With more than 600 activity registrations last year, the Culture Days movement continues to grow in B.C. Below is a compilation of the top 5 reasons participants host activities for Culture Days based on annual feedback from surveys, community outreach sessions, and consultations with community organizers:
1) To develop new audiences —” I visited the Old Hastings Mill Store Museum in Vancouver, which I had been meaning to do for ages. Their involvement in Culture Days prompted me to finally go. Thank you.” Sheila K.
Culture Days is a great time to open your doors to new audiences. Invite the public into your space to discover what goes on in the day-to-day creation of your work. You’d be surprised how many people might be discovering what you do for the first time, even though they live just blocks away!
2) To develop partnerships and collaborations with other artists and organizations — “The local Indian classical artists and community organizations welcomed the opportunity to collaborate and were very excited to be working together on a common platform made available for the first time. Celebrating cultural connectivity all through the "Traditional India Series" for Culture Days set a new precedent in the Tri-Cities.“ Nina Buddhdev, 2015 Tri-Cities Culture Days Ambassador.
A unique aspect of Culture Days is that a variety of artists and organizations can partner together, creating hubs, cross-promoting, and sharing resources. This interaction can often lead to future artist collaborations. As well, in many communities, municipalities play an important role in supporting efforts through communication, funding opportunities, free venues, or in-kind assistance. By working together, participants can attract more media interest, encourage cultural tourism, and benefit from the many marketing resources provided by the Culture Days campaign.

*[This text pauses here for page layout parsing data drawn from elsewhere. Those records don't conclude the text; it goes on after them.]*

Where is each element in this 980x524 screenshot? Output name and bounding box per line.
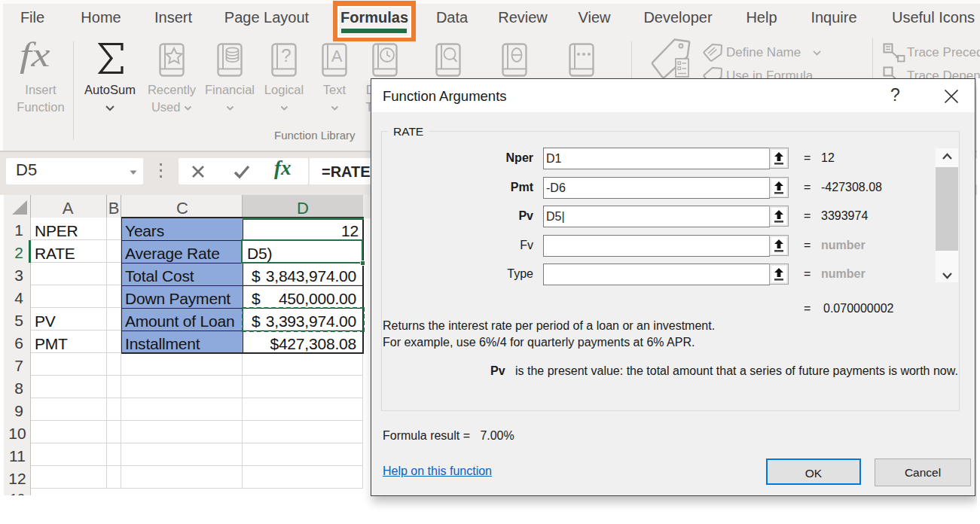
svg-text:?: ? <box>281 45 291 66</box>
svg-text:A: A <box>331 47 343 66</box>
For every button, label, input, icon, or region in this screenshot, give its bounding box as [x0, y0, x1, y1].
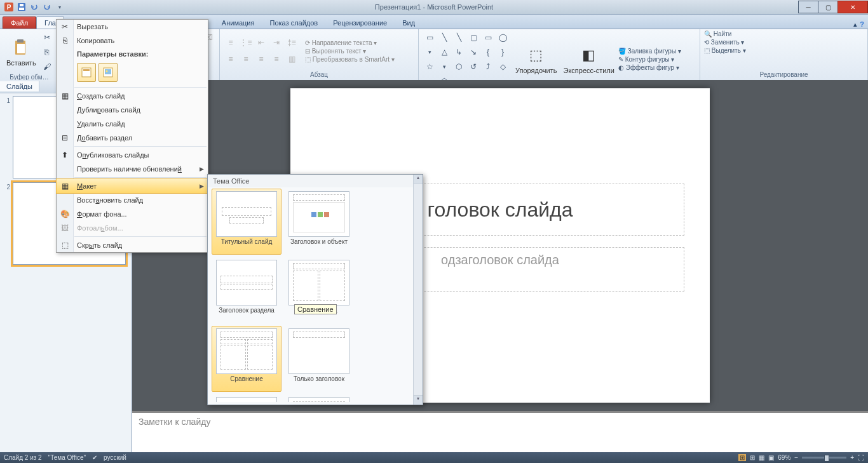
find-button[interactable]: 🔍 Найти	[704, 30, 731, 37]
svg-rect-6	[17, 39, 24, 43]
layout-item-title-content[interactable]: Заголовок и объект	[284, 189, 354, 255]
svg-point-12	[106, 70, 108, 72]
quick-styles-icon: ◧	[579, 45, 599, 65]
outdent-icon[interactable]: ⇤	[254, 36, 268, 50]
qat-customize-icon[interactable]: ▾	[55, 2, 65, 12]
svg-rect-13	[311, 212, 316, 217]
window-controls: ─ ▢ ✕	[799, 1, 868, 13]
ctx-copy[interactable]: ⎘Копировать	[57, 34, 208, 48]
ctx-add-section[interactable]: ⊟Добавить раздел	[57, 131, 208, 145]
cut-icon: ✂	[59, 22, 71, 31]
ctx-check-updates[interactable]: Проверить наличие обновлений▶	[57, 162, 208, 176]
app-icon[interactable]: P	[4, 2, 14, 12]
view-normal-icon[interactable]: ⊞	[738, 454, 746, 461]
minimize-button[interactable]: ─	[798, 1, 818, 13]
scroll-up-icon[interactable]: ▴	[414, 175, 423, 184]
ctx-cut[interactable]: ✂Вырезать	[57, 20, 208, 34]
panel-tab-slides[interactable]: Слайды	[0, 81, 39, 91]
spell-check-icon[interactable]: ✔	[92, 454, 97, 461]
save-icon[interactable]	[17, 2, 27, 12]
status-bar: Слайд 2 из 2 "Тема Office" ✔ русский ⊞ ⊞…	[0, 452, 868, 463]
shape-outline-button[interactable]: ✎ Контур фигуры ▾	[618, 56, 681, 63]
convert-smartart-button[interactable]: ⬚ Преобразовать в SmartArt ▾	[305, 56, 395, 63]
line-spacing-icon[interactable]: ‡≡	[285, 36, 299, 50]
maximize-button[interactable]: ▢	[818, 1, 838, 13]
layout-item-section-header[interactable]: Заголовок раздела	[212, 257, 281, 323]
status-language[interactable]: русский	[104, 454, 126, 461]
tab-animations[interactable]: Анимация	[214, 17, 262, 29]
ctx-duplicate-slide[interactable]: Дублировать слайд	[57, 103, 208, 117]
redo-icon[interactable]	[42, 2, 52, 12]
zoom-out-icon[interactable]: −	[794, 454, 798, 461]
scroll-down-icon[interactable]: ▾	[414, 395, 423, 405]
status-slide-count: Слайд 2 из 2	[4, 454, 42, 461]
group-clipboard: Вставить ✂ ⎘ 🖌 Буфер обм…	[0, 29, 59, 80]
paste-option-theme[interactable]	[77, 63, 96, 82]
zoom-in-icon[interactable]: +	[850, 454, 854, 461]
layout-item-title-slide[interactable]: Титульный слайд	[212, 189, 281, 255]
tab-review[interactable]: Рецензирование	[325, 17, 395, 29]
tab-view[interactable]: Вид	[395, 17, 423, 29]
shape-effects-button[interactable]: ◐ Эффекты фигур ▾	[618, 64, 681, 71]
indent-icon[interactable]: ⇥	[269, 36, 283, 50]
undo-icon[interactable]	[29, 2, 39, 12]
help-icon[interactable]: ?	[860, 20, 864, 29]
format-painter-icon[interactable]: 🖌	[40, 60, 54, 74]
columns-icon[interactable]: ▥	[285, 52, 299, 66]
close-button[interactable]: ✕	[837, 1, 868, 13]
notes-pane[interactable]: Заметки к слайду	[132, 411, 868, 452]
arrange-icon: ⬚	[526, 45, 546, 65]
thumb-number: 1	[3, 96, 10, 178]
align-right-icon[interactable]: ≡	[254, 52, 268, 66]
select-button[interactable]: ⬚ Выделить ▾	[704, 47, 746, 54]
tab-file[interactable]: Файл	[3, 17, 36, 29]
copy-icon[interactable]: ⎘	[40, 45, 54, 59]
view-slideshow-icon[interactable]: ▣	[768, 454, 774, 461]
layout-item-content-caption[interactable]: Объект с подписью	[284, 394, 354, 402]
text-direction-button[interactable]: ⟳ Направление текста ▾	[305, 39, 395, 46]
align-left-icon[interactable]: ≡	[224, 52, 238, 66]
ctx-delete-slide[interactable]: Удалить слайд	[57, 117, 208, 131]
align-center-icon[interactable]: ≡	[239, 52, 253, 66]
hide-slide-icon: ⬚	[59, 241, 71, 250]
tooltip: Сравнение	[294, 304, 337, 314]
justify-icon[interactable]: ≡	[269, 52, 283, 66]
numbering-icon[interactable]: ⋮≡	[239, 36, 253, 50]
quick-styles-button[interactable]: ◧Экспресс-стили	[560, 44, 616, 76]
bullets-icon[interactable]: ≡	[224, 36, 238, 50]
align-text-button[interactable]: ⊟ Выровнять текст ▾	[305, 48, 395, 55]
view-sorter-icon[interactable]: ⊞	[750, 454, 755, 461]
status-theme: "Тема Office"	[48, 454, 86, 461]
paste-button[interactable]: Вставить	[4, 36, 39, 68]
layout-item-comparison[interactable]: Сравнение	[212, 326, 281, 392]
zoom-slider[interactable]	[802, 457, 846, 459]
gallery-scrollbar[interactable]: ▴ ▾	[413, 175, 423, 405]
thumb-number: 2	[3, 182, 10, 265]
zoom-level[interactable]: 69%	[778, 454, 790, 461]
arrange-button[interactable]: ⬚Упорядочить	[513, 44, 559, 76]
paste-option-picture[interactable]	[98, 63, 118, 82]
ctx-reset-slide[interactable]: Восстановить слайд	[57, 193, 208, 207]
shape-fill-button[interactable]: 🪣 Заливка фигуры ▾	[618, 48, 681, 55]
layout-item-title-only[interactable]: Только заголовок	[284, 326, 354, 392]
cut-icon[interactable]: ✂	[40, 30, 54, 44]
ctx-hide-slide[interactable]: ⬚Скрыть слайд	[57, 238, 208, 252]
fit-window-icon[interactable]: ⛶	[858, 454, 864, 461]
minimize-ribbon-icon[interactable]: ▴	[853, 20, 857, 29]
new-slide-icon: ▦	[59, 91, 71, 100]
tab-slideshow[interactable]: Показ слайдов	[262, 17, 325, 29]
ctx-format-background[interactable]: 🎨Формат фона...	[57, 207, 208, 221]
format-bg-icon: 🎨	[59, 210, 71, 218]
ctx-paste-header: Параметры вставки:	[57, 48, 208, 60]
replace-button[interactable]: ⟲ Заменить ▾	[704, 39, 745, 46]
copy-icon: ⎘	[59, 36, 71, 45]
view-reading-icon[interactable]: ▦	[759, 454, 764, 461]
context-menu: ✂Вырезать ⎘Копировать Параметры вставки:…	[56, 19, 208, 253]
ctx-layout[interactable]: ▦Макет▶	[56, 178, 208, 194]
group-editing: 🔍 Найти ⟲ Заменить ▾ ⬚ Выделить ▾ Редакт…	[700, 29, 868, 80]
ctx-publish-slides[interactable]: ⬆Опубликовать слайды	[57, 148, 208, 162]
svg-rect-11	[105, 69, 111, 74]
ctx-new-slide[interactable]: ▦ССоздать слайдоздать слайд	[57, 89, 208, 103]
ctx-photo-album: 🖼Фотоальбом...	[57, 221, 208, 235]
layout-item-blank[interactable]: Пустой слайд	[212, 394, 281, 402]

3) To make connections with new sponsors — “With almost a hundred artists and over forty businesses involved, both groups felt empowered at the possibility of change in their community.” Julia T.
The above quote describes how in 2014 the West Kelowna and Westbank First Nation Communities joined forces in creating Westside Culture Days and engaging artists and local businesses to host Culture Days activities. The number of sponsors involved in one community for Culture Days set an amazing example of how artists can engage sponsors and business partners to support and be actively involved in the growth of a community. Through combined efforts, they were able to empower their local arts community, leading to the establishment of the Suk’ʷtəmsqilxʷ West Kelowna Arts Council. Since then, Westbank First Nation was awarded the Cities for People Award at the National Congress on Culture in Edmonton and most recently, Westside Culture Days ranked number one in Culture Days registrations for communities of under 499,999.
4) To take part in the Ambassador and Awards Program — “ It helped elevate my goals of becoming a leader in the arts and culture sector. It gave me tools that I was able to leverage to gain more exposure, and access to people and resources that would normally take longer to connect to if I was on my own.” Amanda Shatzko, 2015 BC Culture Days Ambassador.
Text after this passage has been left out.